株式会社エヌフォー V.J.Catkick

●Be OSの現状

 さてBe OSである。そして日本語環境である。ユーザサイドから見れば「日本語処理」や「日本語表示」、「日本語入力」等をまとめて「一口」で言ってしまうが、作る方 はなみなみならぬ努力と忍耐が必要である。これでも最近のプログラムは、以前から比べるとかなり迅速に簡単にポーティング 出来るような組み方がされている。但し、日本語がネイティブな、日本の「国語」教育を経てきた人間が開発に、しかも初期から携わってきた場合のみである。

 幸いにもBe OSのデベロッパチームには日本語を話す日本人 がいるので、某Nという携帯端末 の開発チームよりは話が早い。実際に先日行われたBe Developers Conferenceでも多言語の入力デモを行っていたし、OSが開発途上 ということもあり、「日本語OS」の期待は持てるであろう。たとえ「エラーメッセージが英語」だったり、「ファイル名に日本語が使えなかったり」しても、だ。

 OSやアプリケーションの開発者側から見ると、「日本語を表示出来る」と「日本語を含んだデータの処理が出来る」には大きな差がある。「日本語の入力が出来る」となるともっと話は複雑 だ。

 「日本語を表示出来る」の場合は単純にフォントを用意してやれば良いだけである。何らかの方法、例えば通信手段等を用いて「日本語の含まれている」テキストファイル等をマシンに仕入れ、ワープロ かなにかで読み込んでフォントの指定をしてやれば、大方は読める 。まぁ、2バイトがどうの、フォントのエンコーディングがどうのという話はこの際抜きにしての話ではあるが…。

 「日本語を含んだデータの処理が出来る」となった場合、一番のネックになるのはソーティングということになる。大概文字コード順に並べてしまうので、住所録などは思った順番にならないことがおおい。「力石」という苗字 があったとして、この人が「りきいし」さんなのか、「ちからいし」さんなのかは文字を見ただけではわからない。人間だって「力石」と書かれた名刺を見ただけではどちらかわからない。ましてコンピュータには後数百年 ぐらいしても無理かも知れない。結果、「ふりがな」なるフィールド等を作ってひらがなで「りきいし」と入れるのが一般的な常識となる。

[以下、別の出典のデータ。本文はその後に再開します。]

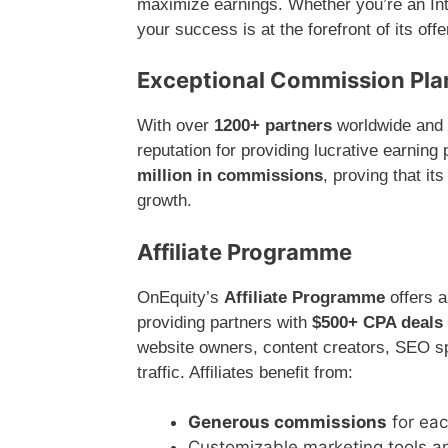
maximize earnings. Whether you’re an Intr
your success is at the forefront of its offe
Exceptional Commission Plans
With over
1200+ partners
worldwide and
reputation for providing lucrative earning
million in commissions
, proving that it
growth.
Affiliate Programme
OnEquity’s
Affiliate Programme
offers a
providing partners with
$500+ CPA deals
website owners, content creators, SEO spe
traffic. Affiliates benefit from:
Generous commissions
for eac
Customizable marketing tools a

 でもこういった「日本人にしかわからない一般的な常識」といったものは、ちょっとやそっとで身につくものではない。例えば今、韓国向けの住所録ソフトを作ることを考えてみれば簡単に理解出来るであろう。日本人には「韓国人にしかわからない一般的な常識」は理解出来ないのである。玄人が裸足で逃げ出すようなソフトを作っても、それを使うのは「一般ユーザ 」である、ということだ。

 だいぶ話が脱線 したが、要は米国から来るソフトウェアなりハードウェアにいきなりの期待をしてはいけないということである。確かに冒頭で書いたように、Beのチームには日本人がいるし日本語も表示出来ている。しかしながらこれらは未だに「日本語を表示出来る」の域を出ていないのが現状で、まだまだ「日本語を含んだデータの処理が出来る」には課題が沢山残っているのである。これからのフラッシュアップに期待したい。

●UNICODEについて

 Beでは従来のパーソナルコンピュータの日本語文字セットとは違った文字セットを標準で使用している。従来の文字セットとは、一部業界人 には悪名高きShift-JIS のことである。

 なぜShift-JISが悪名高きなのかちょっと触れておこう。コンピュータには「〜バイト 」という単位があって、1バイトで最大256の数字 を表すことが可能である。英語の文字は26文字×2の52文字しかないので、1バイトあれば全部の文字を表すことが出来る。しかし日本語の場合、ひらがな、カタカナ、漢字と文字が多く、1バイトではとても表現出来ない。そこで2バイト使うことによってそれらを表現しようとしたのがShift-JISである。無論他の方法、JISやEUCでも基本的な考え方は一緒である。この「2バイト使う」がネックになるのである。

 貴方が米国人で何かのソフトを作るとする。データのサイズに制限があったり、何らかの理由で大きなフィールドは極力避けたいとする。故にあるフィールドでは5バイトのサイズを取った、としよう。そこへShift-JISを3文字入れたらどうなるであろうか?Shift-JIS3文字、2バイト×3文字なので6バイト。フィールドは5バイトなので最後の1バイトを削って保存 する。当然Shift-JISの3文字目は壊れる、という結果になる。表示が出来なくなったり、フィールドのデータそのものが壊れたりもする。こういった問題 がそこここに点在するのである。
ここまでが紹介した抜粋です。